Paul fügte hinzu, dass er „sehr beeindruckt“ wäre, wenn die Ethereum-Community diese Zentralisierung eindämmen könnte.
Doch es gibt noch weitere Bedenken, die von niemand anderem als der Ethereum Foundation selbst geäußert wurden. In einem Blogbeitrag mit dem Titel The Risks of LSD schreibt die Stiftung, dass LSD, wenn sie die Konsensschwellen überschreiten, „Blockspace-Kartelle“ bilden könnten. Diese Kartelle können dank ihrer koordinierten Extraktion des maximal extrahierbaren Wertes (MEV), der Manipulation des Block-Timings und der Zensur überproportionale Gewinne erzielen.
Um es klar zu sagen: Je größer ein Pool-Staking-„Kartell“ wird, desto mehr Belohnungen erhält es, und desto größer ist der Anreiz für die Nutzer, ihre Gelder bei diesem Anbieter zu bündeln.
Leider ist das Staking nicht über einen Pool möglich, was laut Eric Conner, Ethereum-Kernentwickler und Mitverfasser von EIP-1559, sehr abschreckend wirkt. „Die Erfahrung mit dem Solo-Staking ist ein Albtraum“, sagte er und fügte hinzu, dass er es niemandem verübeln kann, wenn er direkt zu LSDs geht.
Jeder ist ein Verfechter von LSD und Kundenvielfalt.
Ich werde der Verfechter sein, der jedem unverblümt sagt, dass die Solo-Staking-Erfahrung ein Albtraum ist, und ich werfe niemandem vor, dass er einfach sagt „Scheiß drauf“ und zu LSDs geht.
Wir müssen die UX des Solo-Staking in Ordnung bringen!
– eric.eth (@econoar) Juni 1, 2023
Solo Staking kann eine entmutigende Aufgabe sein, weshalb viele Plattformen wie Lido nutzen.
Es erfordert 32 ETH oder ungefähr $60.500 Dollar sowie ein gewisses Maß an technischem Wissen.
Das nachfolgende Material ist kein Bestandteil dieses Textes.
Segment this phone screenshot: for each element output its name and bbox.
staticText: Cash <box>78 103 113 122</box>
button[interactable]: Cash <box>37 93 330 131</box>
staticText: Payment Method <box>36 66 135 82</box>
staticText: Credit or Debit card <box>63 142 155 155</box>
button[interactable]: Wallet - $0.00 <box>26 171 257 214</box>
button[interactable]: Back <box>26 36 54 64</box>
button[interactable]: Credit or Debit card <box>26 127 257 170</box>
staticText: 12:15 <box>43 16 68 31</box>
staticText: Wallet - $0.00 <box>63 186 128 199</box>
Die Wartung eines Validator Nodes erfordert bestimmte Hardware, ein Verständnis für die Schlüsselverwaltung und die Abmilderung des Risikos, offline zu gehen, da Ausfallzeiten die Zahlung von Strafen bedeuten könnten.
Er fügte hinzu, dass Ethereum die UX des Solo-Stakings verbessern müsse und dankte Dappnode dafür, dass es „so einfach wie ein Klick“ sei. Das Unternehmen verkauft Hardware, für die keine technischen Kenntnisse erforderlich sind, um Ethereum- oder Bitcoin-Knoten zu Hause einzurichten, und unterhält kostenlose Open-Source-Software für einen DIY-Ansatz.
Conner hob sie als „die Einzigen, die etwas dagegen tun“ hervor.
„Ich will Taten sehen“, lautete Sassanos Schlussbemerkung auf Twitter. Er fügte hinzu, dass „jeder, der einen LSD baut oder Teil einer LSD-Gemeinschaft ist, dies ein Aufruf zum Handeln für euch ist – es ist Zeit, einen Gang höher zu schalten und Lidos Frühstück, Mittag- und Abendessen (und zweites Abendessen) zu essen“.